THE DATA:

---

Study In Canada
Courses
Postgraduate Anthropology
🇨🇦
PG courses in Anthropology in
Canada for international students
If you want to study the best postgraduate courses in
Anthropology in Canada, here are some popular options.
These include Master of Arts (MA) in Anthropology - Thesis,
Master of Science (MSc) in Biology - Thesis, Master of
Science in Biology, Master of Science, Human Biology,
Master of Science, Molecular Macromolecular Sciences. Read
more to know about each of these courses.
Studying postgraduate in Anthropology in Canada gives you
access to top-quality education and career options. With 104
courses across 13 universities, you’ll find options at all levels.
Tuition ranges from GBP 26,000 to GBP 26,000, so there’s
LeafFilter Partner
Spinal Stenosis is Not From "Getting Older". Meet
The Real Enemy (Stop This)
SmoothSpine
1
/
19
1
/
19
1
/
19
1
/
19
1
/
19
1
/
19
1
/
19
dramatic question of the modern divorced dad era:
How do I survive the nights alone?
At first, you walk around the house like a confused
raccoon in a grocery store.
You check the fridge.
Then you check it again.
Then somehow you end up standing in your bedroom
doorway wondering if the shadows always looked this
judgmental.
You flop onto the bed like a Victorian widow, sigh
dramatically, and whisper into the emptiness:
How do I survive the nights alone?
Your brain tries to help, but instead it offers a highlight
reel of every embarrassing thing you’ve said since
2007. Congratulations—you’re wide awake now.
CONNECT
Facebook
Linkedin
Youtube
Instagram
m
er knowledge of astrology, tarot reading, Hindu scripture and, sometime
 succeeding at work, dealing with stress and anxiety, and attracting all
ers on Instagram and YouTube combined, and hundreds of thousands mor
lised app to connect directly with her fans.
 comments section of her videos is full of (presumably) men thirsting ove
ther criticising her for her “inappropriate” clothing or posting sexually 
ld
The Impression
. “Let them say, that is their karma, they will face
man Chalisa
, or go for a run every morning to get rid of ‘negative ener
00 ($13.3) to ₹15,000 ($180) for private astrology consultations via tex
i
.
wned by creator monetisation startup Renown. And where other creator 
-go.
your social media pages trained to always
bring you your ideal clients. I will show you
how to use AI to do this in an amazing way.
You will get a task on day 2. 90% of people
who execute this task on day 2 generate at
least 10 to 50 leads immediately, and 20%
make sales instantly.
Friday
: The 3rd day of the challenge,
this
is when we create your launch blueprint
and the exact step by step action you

---

WHAT THE TASK REQUIRES:
All entries given above should be transcribed exactly, with none omitted.

TASK RESULT:
Study In Canada
Courses
Postgraduate Anthropology
🇨🇦
PG courses in Anthropology in
Canada for international students
If you want to study the best postgraduate courses in
Anthropology in Canada, here are some popular options.
These include Master of Arts (MA) in Anthropology - Thesis,
Master of Science (MSc) in Biology - Thesis, Master of
Science in Biology, Master of Science, Human Biology,
Master of Science, Molecular Macromolecular Sciences. Read
more to know about each of these courses.
Studying postgraduate in Anthropology in Canada gives you
access to top-quality education and career options. With 104
courses across 13 universities, you’ll find options at all levels.
Tuition ranges from GBP 26,000 to GBP 26,000, so there’s
LeafFilter Partner
Spinal Stenosis is Not From "Getting Older". Meet
The Real Enemy (Stop This)
SmoothSpine
1
/
19
1
/
19
1
/
19
1
/
19
1
/
19
1
/
19
1
/
19
dramatic question of the modern divorced dad era:
How do I survive the nights alone?
At first, you walk around the house like a confused
raccoon in a grocery store.
You check the fridge.
Then you check it again.
Then somehow you end up standing in your bedroom
doorway wondering if the shadows always looked this
judgmental.
You flop onto the bed like a Victorian widow, sigh
dramatically, and whisper into the emptiness:
How do I survive the nights alone?
Your brain tries to help, but instead it offers a highlight
reel of every embarrassing thing you’ve said since
2007. Congratulations—you’re wide awake now.
CONNECT
Facebook
Linkedin
Youtube
Instagram
m
er knowledge of astrology, tarot reading, Hindu scripture and, sometime
 succeeding at work, dealing with stress and anxiety, and attracting all
ers on Instagram and YouTube combined, and hundreds of thousands mor
lised app to connect directly with her fans.
 comments section of her videos is full of (presumably) men thirsting ove
ther criticising her for her “inappropriate” clothing or posting sexually 
ld
The Impression
. “Let them say, that is their karma, they will face
man Chalisa
, or go for a run every morning to get rid of ‘negative ener
00 ($13.3) to ₹15,000 ($180) for private astrology consultations via tex
i
.
wned by creator monetisation startup Renown. And where other creator 
-go.
your social media pages trained to always
bring you your ideal clients. I will show you
how to use AI to do this in an amazing way.
You will get a task on day 2. 90% of people
who execute this task on day 2 generate at
least 10 to 50 leads immediately, and 20%
make sales instantly.
Friday
: The 3rd day of the challenge,
this
is when we create your launch blueprint
and the exact step by step action you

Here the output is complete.